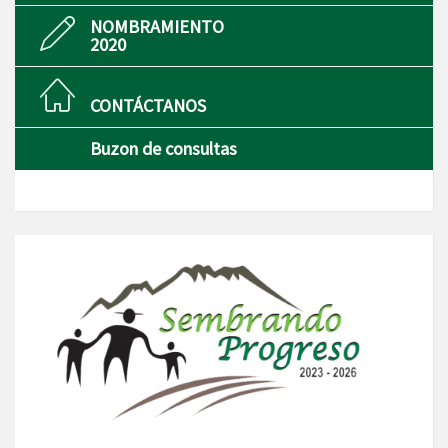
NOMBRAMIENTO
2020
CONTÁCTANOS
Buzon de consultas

==

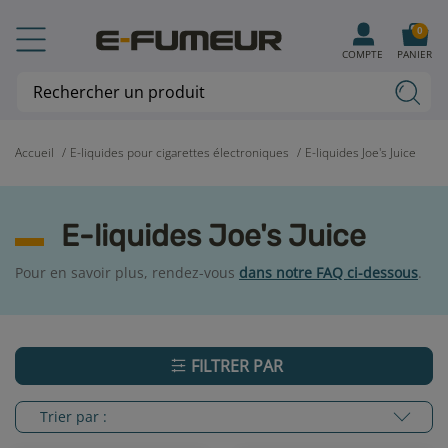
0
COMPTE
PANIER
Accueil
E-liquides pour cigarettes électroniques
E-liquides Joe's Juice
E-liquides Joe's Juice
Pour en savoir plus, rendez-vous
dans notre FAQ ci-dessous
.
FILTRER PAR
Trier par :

==

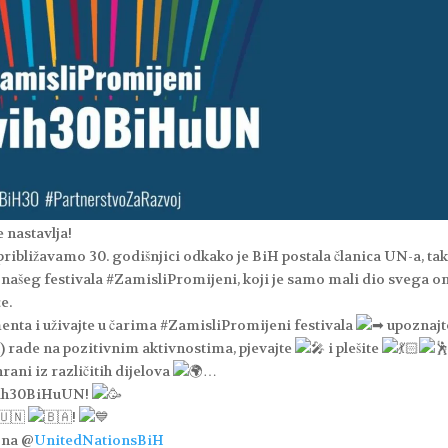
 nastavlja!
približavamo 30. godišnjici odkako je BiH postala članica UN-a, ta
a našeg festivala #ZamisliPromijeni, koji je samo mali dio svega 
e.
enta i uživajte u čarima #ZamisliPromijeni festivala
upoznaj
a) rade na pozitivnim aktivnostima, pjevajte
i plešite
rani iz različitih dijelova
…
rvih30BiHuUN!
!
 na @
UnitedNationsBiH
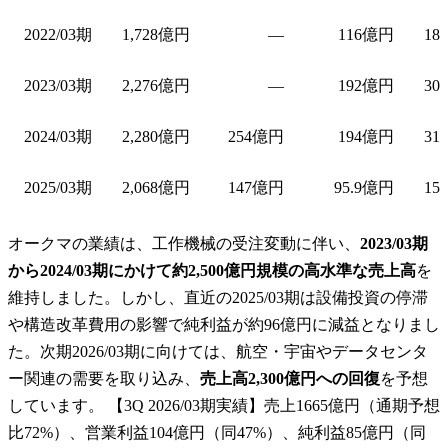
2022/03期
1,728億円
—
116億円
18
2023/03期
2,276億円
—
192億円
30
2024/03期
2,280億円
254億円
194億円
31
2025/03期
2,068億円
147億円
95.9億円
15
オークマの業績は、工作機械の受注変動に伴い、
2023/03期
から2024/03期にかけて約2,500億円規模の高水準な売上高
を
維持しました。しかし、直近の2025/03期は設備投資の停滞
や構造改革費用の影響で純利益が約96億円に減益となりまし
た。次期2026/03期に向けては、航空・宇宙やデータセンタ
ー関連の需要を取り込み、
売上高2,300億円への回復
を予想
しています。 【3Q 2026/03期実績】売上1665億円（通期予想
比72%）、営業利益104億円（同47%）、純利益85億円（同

**What you should do:**
Starting at the line above that contains "NOMBRAMIENTO", write out each line exactly until the line that contains "Buzon de consultas" has been written, and stop there.

**Problem solution:**
NOMBRAMIENTO
2020
CONTÁCTANOS
Buzon de consultas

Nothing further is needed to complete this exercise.